In Russia, the Internet has become available to an increasing number of people, offering unlimited possibilities to distribute every kind of content. Because cyberspace is censored very minimally, and everyone has an opportunity to speak their minds, cyber-antagonism is widespread in the Russian Internet community.

However, the number of savvy Internet users has increased among law enforcement officials as well, and since 2006, their control over the Russian segment of the Internet has become much more noticeable. Now the Russian judicial practice has accumulated substantial experience in the "war on Internet extremism.” This campaign has had an effect not only on truly dangerous instigators, such as instigators of racial hatred, but also on many others whose fault is questionable, and sometimes even non-existent.

 

***

 

Prior to 2008, the number of convictions for propaganda specifically on the Internet was in the single digits. For example, in 2007 we only knew of three such sentences out of a total of 28 sentences, under Articles 280 and 282, for public calls to extremist activity and for incitement to racial or other similar hatred. In 2008, in just one year, the number of Internet-related convictions had already increased to 14 (out of 45). In 2009 it grew to 17 (out of 56), in 2010 there were 26 (out of 72), and in 2011 the number of such convictions increased almost twofold: there were at least 52 (out of 78 total convictions). That is to say that the majority of the "extremist propaganda" cases occur as a result of online activity. This trend continues in 2012: in the first six months there were at least 18 sentences (out of 32).

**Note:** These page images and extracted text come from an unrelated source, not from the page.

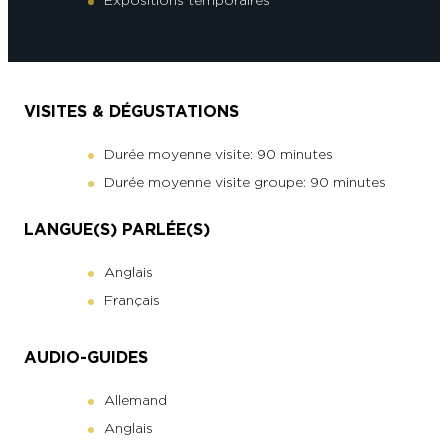
VISITES & DÉGUSTATIONS
Durée moyenne visite: 90 minutes
Durée moyenne visite groupe: 90 minutes
LANGUE(S) PARLÉE(S)
Anglais
Français
AUDIO-GUIDES
Allemand
Anglais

The graph below shows the dynamics of this process (the data for 2012 is a projection, assuming that the second half will be exactly the same as the first one):


This data serves as an indirect rebuttal of the statement that Russia lacks the legal framework for prosecuting "cyber-hatred,” and confirms that the existing Criminal Code articles are being successfully applied to cases of online propaganda.

 

The main "anti-propaganda" article of the Criminal Code in the public mind (and probably in the minds of law enforcement) is Article 282 ("incitement of national, racial, or religious enmity, abasement of human dignity”). The Criminal Code Article 280 ("Public incitement to extremist activity")[4] is used far less often.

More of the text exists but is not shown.